--- EXERCISE PROMPT ---
How many lines below hold the string "işlemleri"? Report that number alone.

--- SOURCE DATA ---
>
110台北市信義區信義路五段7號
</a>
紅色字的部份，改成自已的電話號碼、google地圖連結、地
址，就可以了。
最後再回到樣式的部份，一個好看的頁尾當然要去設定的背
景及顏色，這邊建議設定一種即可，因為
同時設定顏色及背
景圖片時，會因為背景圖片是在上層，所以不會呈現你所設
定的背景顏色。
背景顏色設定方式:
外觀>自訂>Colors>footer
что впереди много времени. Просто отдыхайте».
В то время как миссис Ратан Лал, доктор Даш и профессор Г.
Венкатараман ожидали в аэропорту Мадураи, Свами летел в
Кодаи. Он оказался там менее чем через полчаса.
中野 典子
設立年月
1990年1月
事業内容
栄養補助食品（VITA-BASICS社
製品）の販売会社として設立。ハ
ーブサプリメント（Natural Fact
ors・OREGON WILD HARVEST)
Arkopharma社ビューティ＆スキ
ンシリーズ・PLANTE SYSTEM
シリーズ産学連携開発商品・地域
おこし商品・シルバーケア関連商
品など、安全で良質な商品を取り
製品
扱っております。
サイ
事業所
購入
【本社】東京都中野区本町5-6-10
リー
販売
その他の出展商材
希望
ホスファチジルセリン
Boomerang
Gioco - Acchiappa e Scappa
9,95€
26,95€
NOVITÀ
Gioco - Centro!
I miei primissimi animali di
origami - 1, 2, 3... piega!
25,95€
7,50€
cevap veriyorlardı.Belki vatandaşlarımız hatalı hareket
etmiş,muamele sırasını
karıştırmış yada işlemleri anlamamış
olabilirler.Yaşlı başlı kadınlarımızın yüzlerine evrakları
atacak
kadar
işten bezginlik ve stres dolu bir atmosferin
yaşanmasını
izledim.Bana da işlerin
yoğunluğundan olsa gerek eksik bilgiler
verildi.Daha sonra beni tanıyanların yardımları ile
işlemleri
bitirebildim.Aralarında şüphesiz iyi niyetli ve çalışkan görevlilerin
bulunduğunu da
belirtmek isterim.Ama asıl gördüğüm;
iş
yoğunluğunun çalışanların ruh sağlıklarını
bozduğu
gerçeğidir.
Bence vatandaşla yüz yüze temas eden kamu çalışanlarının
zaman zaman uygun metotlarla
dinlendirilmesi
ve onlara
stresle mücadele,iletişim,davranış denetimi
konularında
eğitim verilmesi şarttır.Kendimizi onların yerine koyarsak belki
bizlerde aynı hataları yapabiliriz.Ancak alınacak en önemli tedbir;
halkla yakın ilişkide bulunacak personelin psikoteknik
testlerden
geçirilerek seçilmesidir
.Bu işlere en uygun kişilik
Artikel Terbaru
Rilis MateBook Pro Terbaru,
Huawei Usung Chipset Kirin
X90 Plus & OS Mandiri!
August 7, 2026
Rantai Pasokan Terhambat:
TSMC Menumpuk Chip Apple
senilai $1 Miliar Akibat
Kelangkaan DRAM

--- TASK OUTPUT ---
2